We have previously shared our standalone workflow for performing copy number analysis. The standalone version has been deprecated, and the functionality from this workflow has been incorporated into wf-human-variation, so we would recommend users switch over to using this sub-workflow.
The main functionality of the sub-workflow remains the same, with QDNAseq at its core. QDNAseq is an R package which determines the copy number status of bins, the size of which can be tuned by using the --bin_size
parameter at run time. Pre-calculated bin annotations are available for hg19 and hg38 for a range of bin sizes (1, 5, 10, 15, 30, 50, 100, 500, and 1000 kbp). If --bin_size
is not specified then a default of 500 is used. QDNAseq, is based on the commonly-used read depth strategy, which correlates the copy number of a region with the depth of coverage, so for example, a gain in copy number would have a higher depth than expected.
The sub-workflow outputs an HTML report, and Figure 1 shows an example of a copy number ideoplot from the report generated by running this sub-workflow. This example has resulted from the analysis of NA03623, a cell line sample obtained from the NIGMS Human Genetic Cell Repository at the Coriell Institute for Medical Research characterised as trisomy X and trisomy 18.

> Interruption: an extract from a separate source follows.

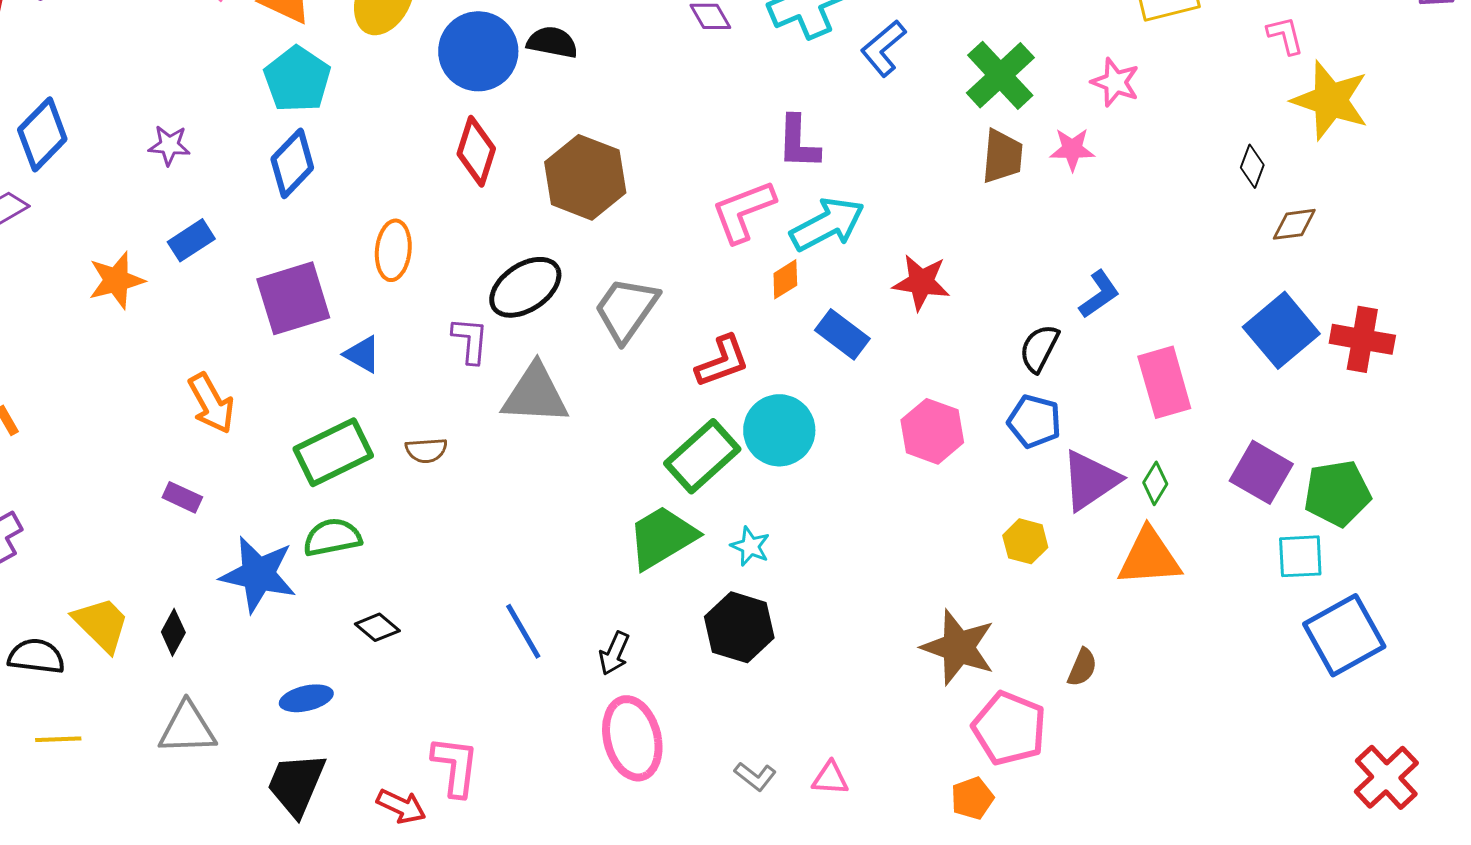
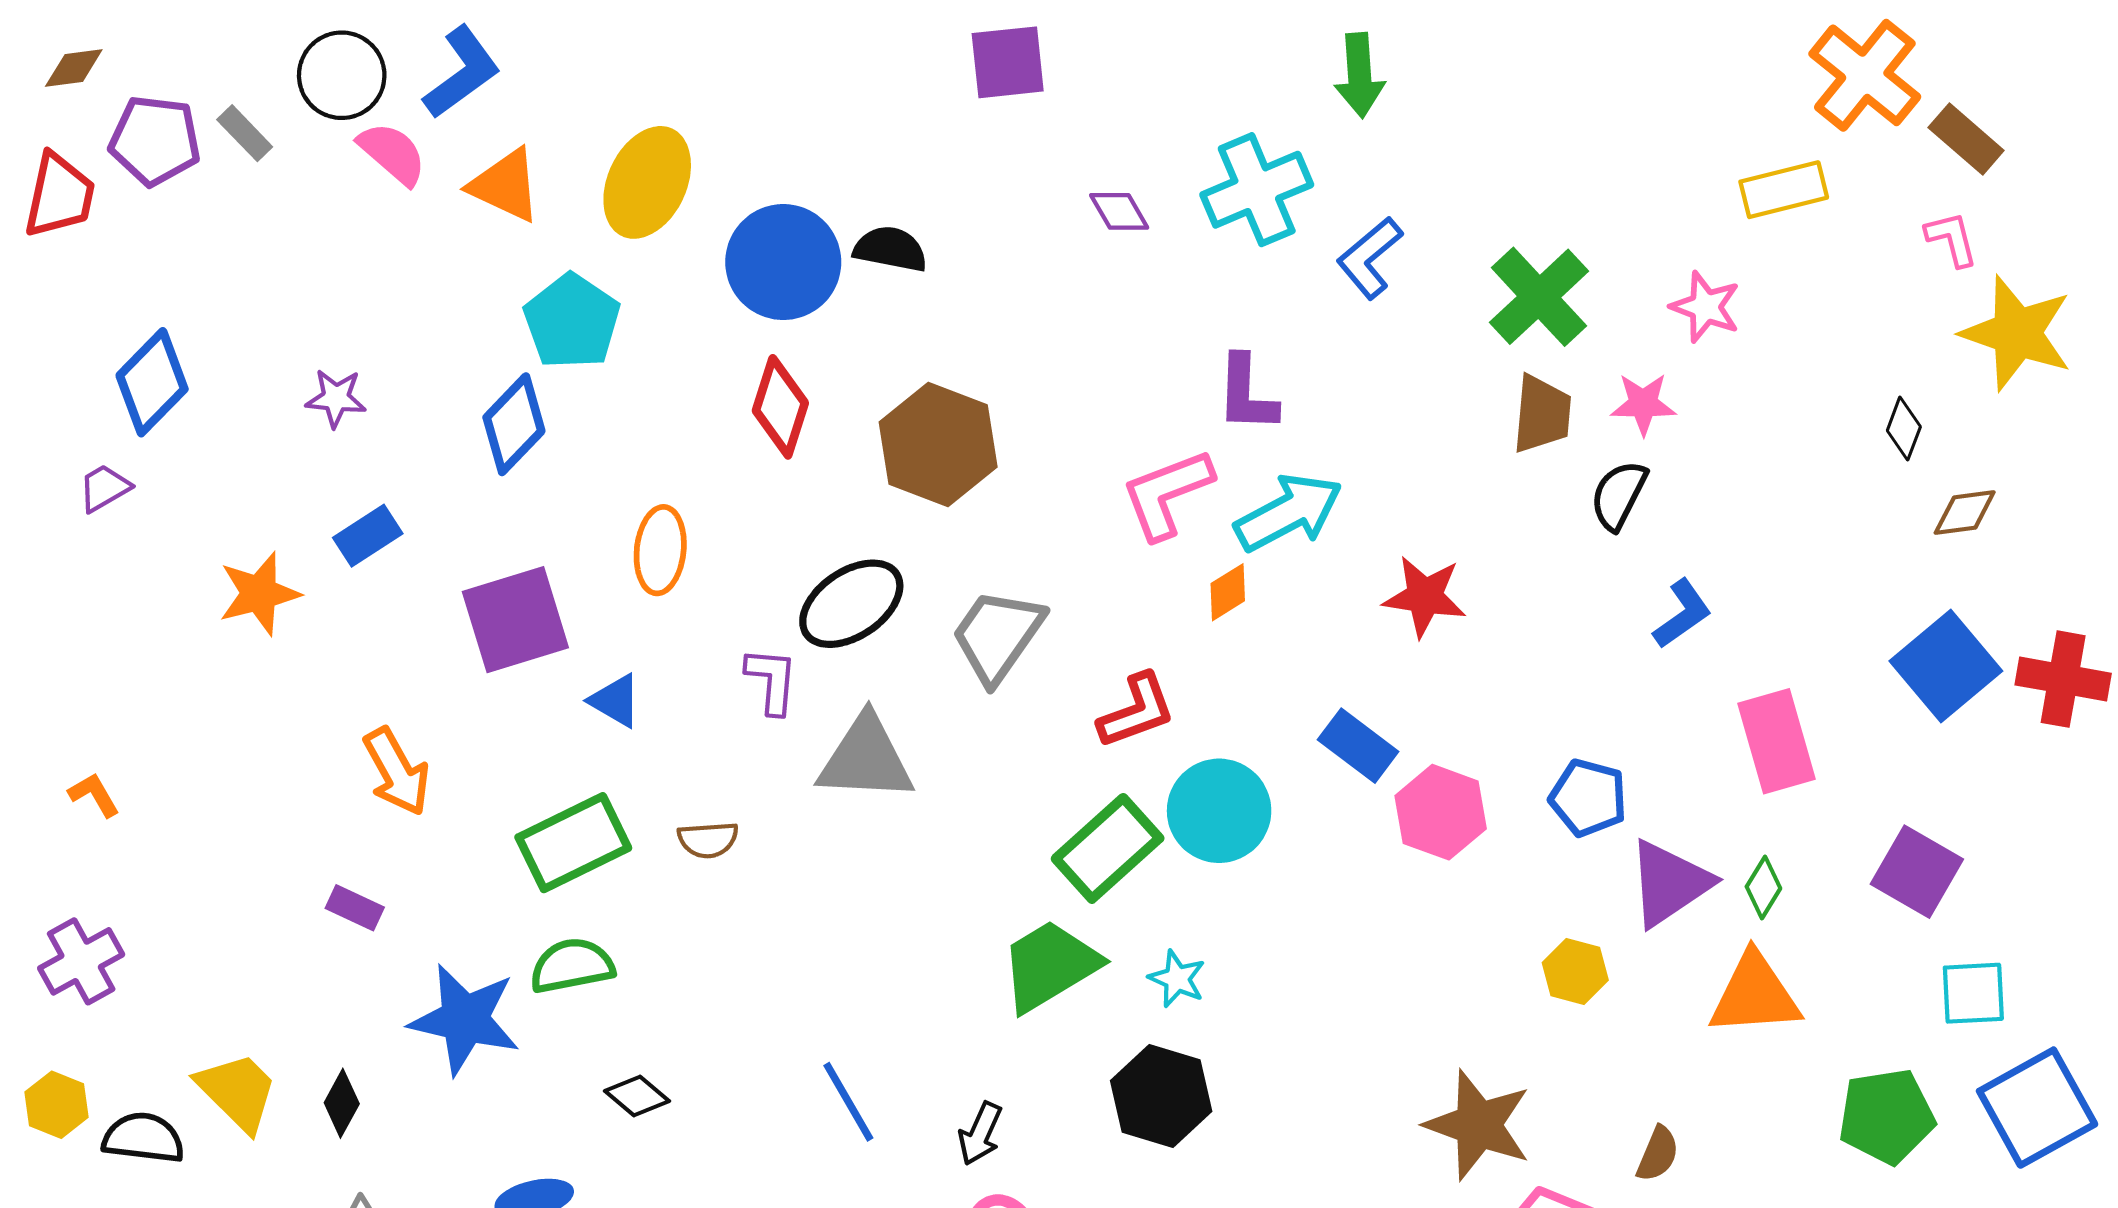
cyan pentagon: (297, 79) -> (572, 321), moved
blue rectangle: (842, 334) -> (1358, 746), moved
black semicircle: (1039, 348) -> (1619, 495), moved
green pentagon: (1337, 493) -> (1886, 1116), moved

As CNV calling is now part of wf-human-variation, the example command has been updated accordingly:
nextflow run epi2me-labs/wf-human-variation --cnv --bam <PATH_TO_BAM> --ref <PATH_TO_REFERENCE> --bin_size <BIN_SIZE>
If the chosen bin size is incorrect, you may see the following R error when running the workflow:
Calculating correction for GC content and mappability2 Error in getGlobalsAndPackages(expr, envir = envir, globals = globals) :3 The total size of the 26 globals exported for future expression ('FUN()') is 778.60 MiB.. This exceeds the maximum allowed size of 500.00 MiB (option 'future.globals.maxSize'). The three largest globals are 'object' (435.98 MiB of class 'S4'), 'counts' (282.55 MiB of class 'numeric') and 'gc' (23.56 MiB of class 'numeric')4 Calls: estimateCorrection ... getGlobalsAndPackagesXApply -> getGlobalsAndPackages5 Execution halted
To assist with resolving this, the Applications team have provided some recommended bin sizes based on a 3.2Gb genome, which we are pleased to share below:
Bin size | Minimum read count (20/bin) | Optimal read count (200/bin) |
---|---|---|
15 | 4266666 | 42666666 |
30 | 2133333 | 21333333 |
50 | 1280000 | 12800000 |
100 | 640000 | 6400000 |
500 | 128000 | 1280000 |
1000 | 64000 | 640000 |
If the R error above is encountered, then please adjust the --bin_size
parameter accordingly. Recommendations for bin size may evolve in the future, and we will endeavour to keep the community up to date with best practice.